Camina un par de pasos pensativa, luego continúa.

– No resisto que nunca haya aprobado nada en mí. ¡Imagínate la seguridad con que he transitado por la vida! Quise ser una actriz famosa más que nada para que ella me admirara.

– ¿Y lo lograste?

– Más o menos… En público, se vanagloria de su hija. En privado, lo dudo. De todos modos, me abandonó mucho. Soy la típica víctima de padres separados en la infancia… ¡de manual toda mi historia!

– ¿Y tu papá?

– Se casó de nuevo, modelito familia ideal, lleno de hijos. Cerró el capítulo de su vida anterior. Lo veo una vez a las mil y creo que nosotros le sobramos. Lo que es yo, vivo por mi cuenta hace mucho, desde que estudiaba en la escuela de teatro.

Se detienen un momento a mirar la noche: fresca, oscura, limpia. Toña se confunde en ella con sus atuendos siempre negros; sólo brilla su cabeza naranja. Continúa hablando bajo esas estrellas, las más brillantes de cuantas ella o Floreana recuerden.

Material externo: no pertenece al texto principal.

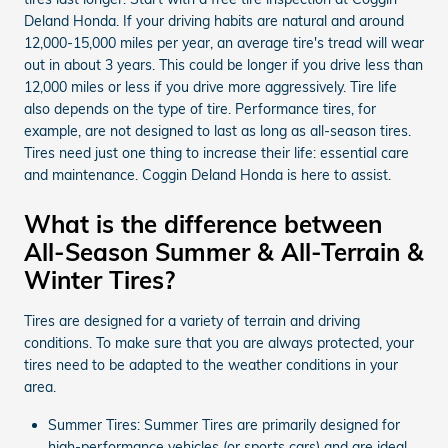
Deland Honda. If your driving habits are natural and around
12,000-15,000 miles per year, an average tire's tread will wear
out in about 3 years. This could be longer if you drive less than
12,000 miles or less if you drive more aggressively. Tire life
also depends on the type of tire. Performance tires, for
example, are not designed to last as long as all-season tires.
Tires need just one thing to increase their life: essential care
and maintenance. Coggin Deland Honda is here to assist.
What is the difference between
All-Season Summer & All-Terrain &
Winter Tires?
Tires are designed for a variety of terrain and driving
conditions. To make sure that you are always protected, your
tires need to be adapted to the weather conditions in your
area.
Summer Tires: Summer Tires are primarily designed for
high-performance vehicles (or sports cars) and are ideal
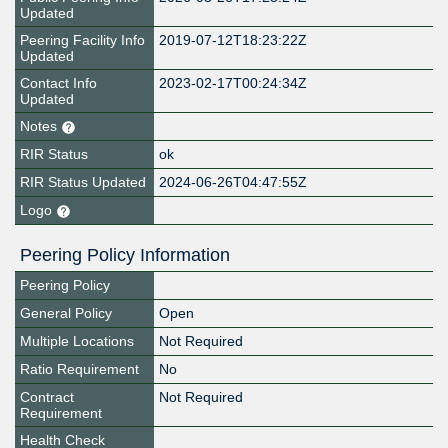
Updated
Peering Facility Info
2019-07-12T18:23:22Z
Updated
Contact Info
2023-02-17T00:24:34Z
Updated
Notes
RIR Status
ok
RIR Status Updated
2024-06-26T04:47:55Z
Logo
Peering Policy Information
Peering Policy
General Policy
Open
Multiple Locations
Not Required
Ratio Requirement
No
Contract
Not Required
Requirement
Health Check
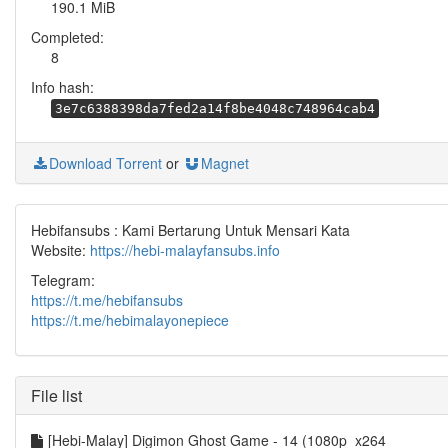
190.1 MiB
Completed:
8
Info hash:
3e7c6388398da7fed2a14f8be4048c748964cab4
Download Torrent
or
Magnet
Hebifansubs : Kami Bertarung Untuk Mensari Kata
Website:
https://hebi-malayfansubs.info
Telegram:
https://t.me/hebifansubs
https://t.me/hebimalayonepiece
File list
[Hebi-Malay] Digimon Ghost Game - 14 (1080p_x264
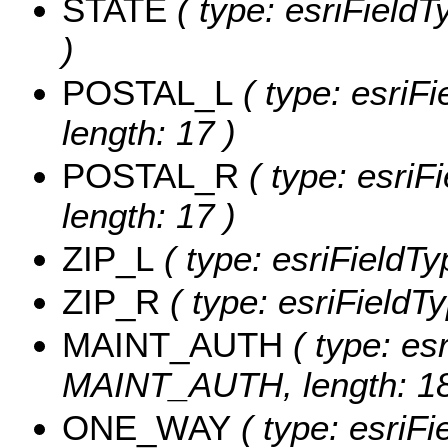
STATE
( type: esriFieldT
)
POSTAL_L
( type: esriF
length: 17 )
POSTAL_R
( type: esriF
length: 17 )
ZIP_L
( type: esriFieldTy
ZIP_R
( type: esriFieldTy
MAINT_AUTH
( type: esr
MAINT_AUTH, length: 18
ONE_WAY
( type: esriF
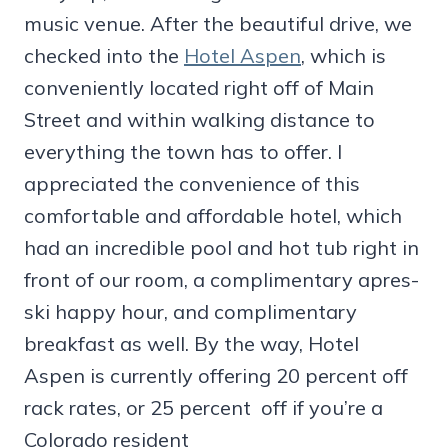
music venue. After the beautiful drive, we
checked into the
Hotel Aspen
, which is
conveniently located right off of Main
Street and within walking distance to
everything the town has to offer. I
appreciated the convenience of this
comfortable and affordable hotel, which
had an incredible pool and hot tub right in
front of our room, a complimentary apres-
ski happy hour, and complimentary
breakfast as well. By the way, Hotel
Aspen is currently offering 20 percent off
rack rates, or 25 percent off if you’re a
Colorado resident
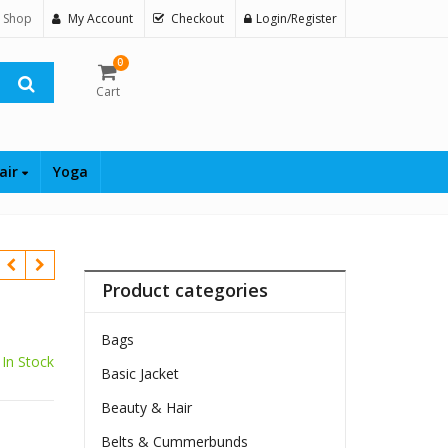
 Shop
My Account
Checkout
Login/Register
0
Cart
air
Yoga
Product categories
Bags
In Stock
Basic Jacket
Beauty & Hair
Belts & Cummerbunds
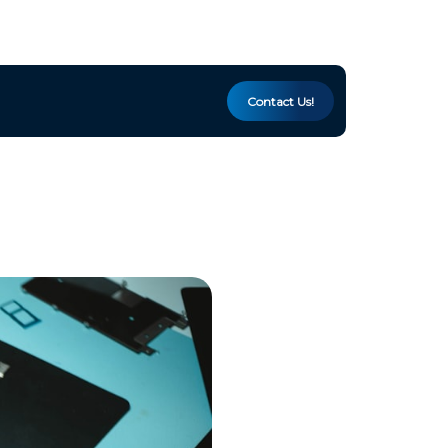
Contact Us!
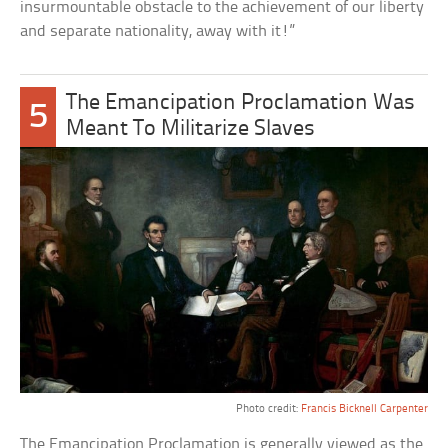
insurmountable obstacle to the achievement of our liberty
and separate nationality, away with it!”
The Emancipation Proclamation Was
5
Meant To Militarize Slaves
Photo credit:
Francis Bicknell Carpenter
The Emancipation Proclamation is generally viewed as the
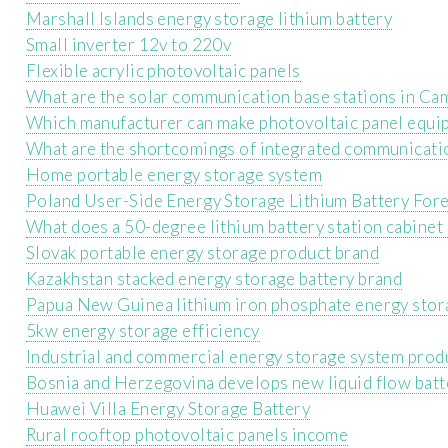
Marshall Islands energy storage lithium battery
Small inverter 12v to 220v
Flexible acrylic photovoltaic panels
What are the solar communication base stations in C
Which manufacturer can make photovoltaic panel equi
What are the shortcomings of integrated communicatio
Home portable energy storage system
Poland User-Side Energy Storage Lithium Battery For
What does a 50-degree lithium battery station cabinet 
Slovak portable energy storage product brand
Kazakhstan stacked energy storage battery brand
Papua New Guinea lithium iron phosphate energy stor
5kw energy storage efficiency
Industrial and commercial energy storage system prod
Bosnia and Herzegovina develops new liquid flow batt
Huawei Villa Energy Storage Battery
Rural rooftop photovoltaic panels income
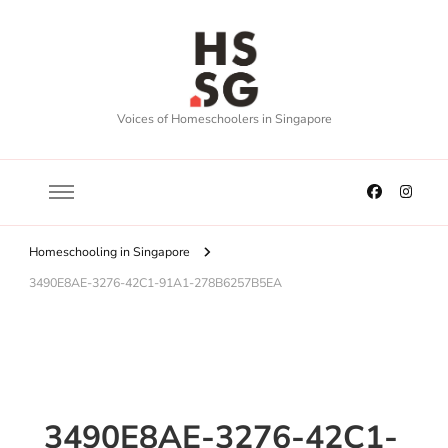
Voices of Homeschoolers in Singapore
Homeschooling in Singapore
3490E8AE-3276-42C1-91A1-278B6257B5EA
3490E8AE-3276-42C1-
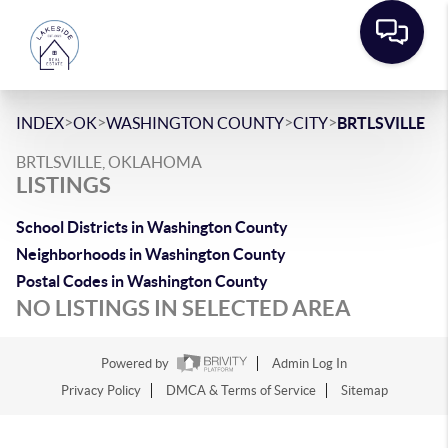
>
>
>
>
INDEX
OK
WASHINGTON COUNTY
CITY
BRTLSVILLE
BRTLSVILLE, OKLAHOMA
LISTINGS
School Districts in Washington County
Neighborhoods in Washington County
Postal Codes in Washington County
NO LISTINGS IN SELECTED AREA
Powered by
Admin Log In
Privacy Policy
DMCA & Terms of Service
Sitemap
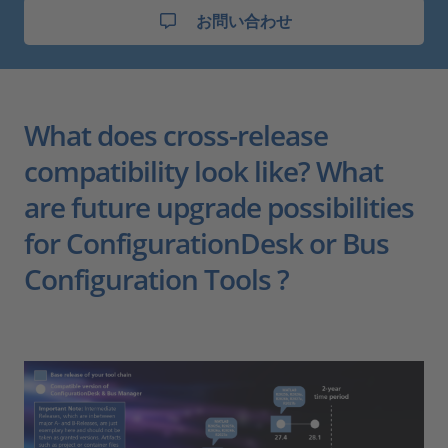
お問い合わせ
What does cross-release
compatibility look like? What
are future upgrade possibilities
for ConfigurationDesk or Bus
Configuration Tools ?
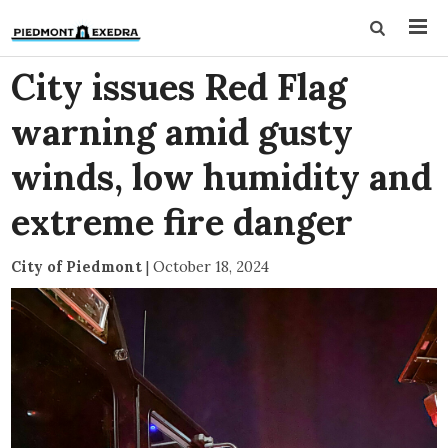
City issues Red Flag
warning amid gusty
winds, low humidity and
extreme fire danger
City of Piedmont
|
October 18, 2024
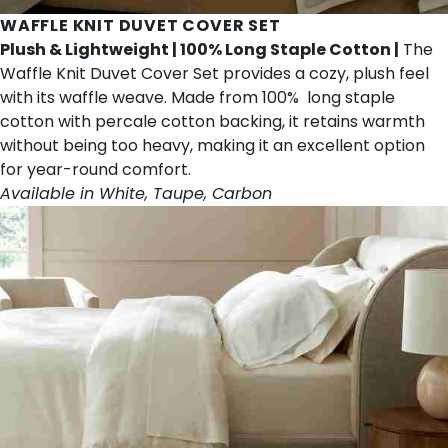
WAFFLE KNIT DUVET COVER SET
Plush & Lightweight | 100% Long Staple Cotton |
The
Waffle Knit Duvet Cover Set provides a cozy, plush feel
with its waffle weave. Made from 100% long staple
cotton with percale cotton backing, it retains warmth
without being too heavy, making it an excellent option
for year-round comfort.
Available in White, Taupe, Carbon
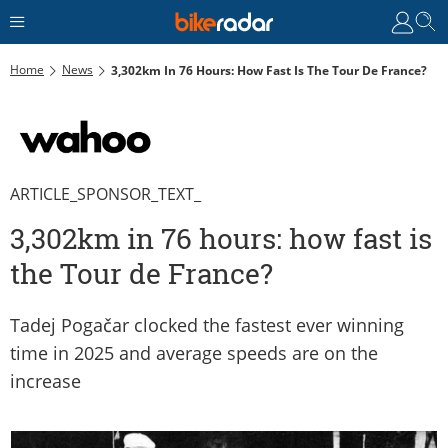
Home
News
3,302km In 76 Hours: How Fast Is The Tour De France?
ARTICLE_SPONSOR_TEXT_
3,302km in 76 hours: how fast is
the Tour de France?
Tadej Pogačar clocked the fastest ever winning
time in 2025 and average speeds are on the
increase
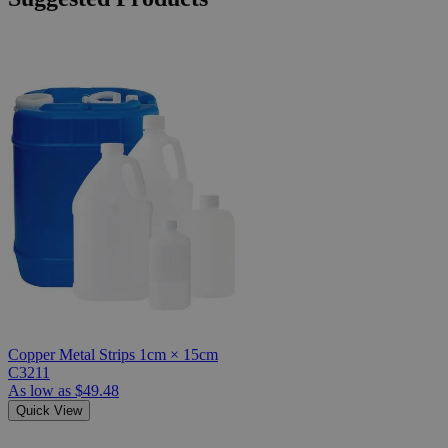
Copper Metal Strips 1cm × 15cm
C3211
As low as
$49.48
Quick View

– He vivido en todos los barrios de Santiago, y con todo tipo de gente. A veces con una pareja, pero no por mucho tiempo. Al final le propuse a Rubi, que también es actriz, la debes ubicar por las teleseries, que nos fuéramos a vivir a Santiago Centro. Arrendamos un departamento el descueve en San Camilo.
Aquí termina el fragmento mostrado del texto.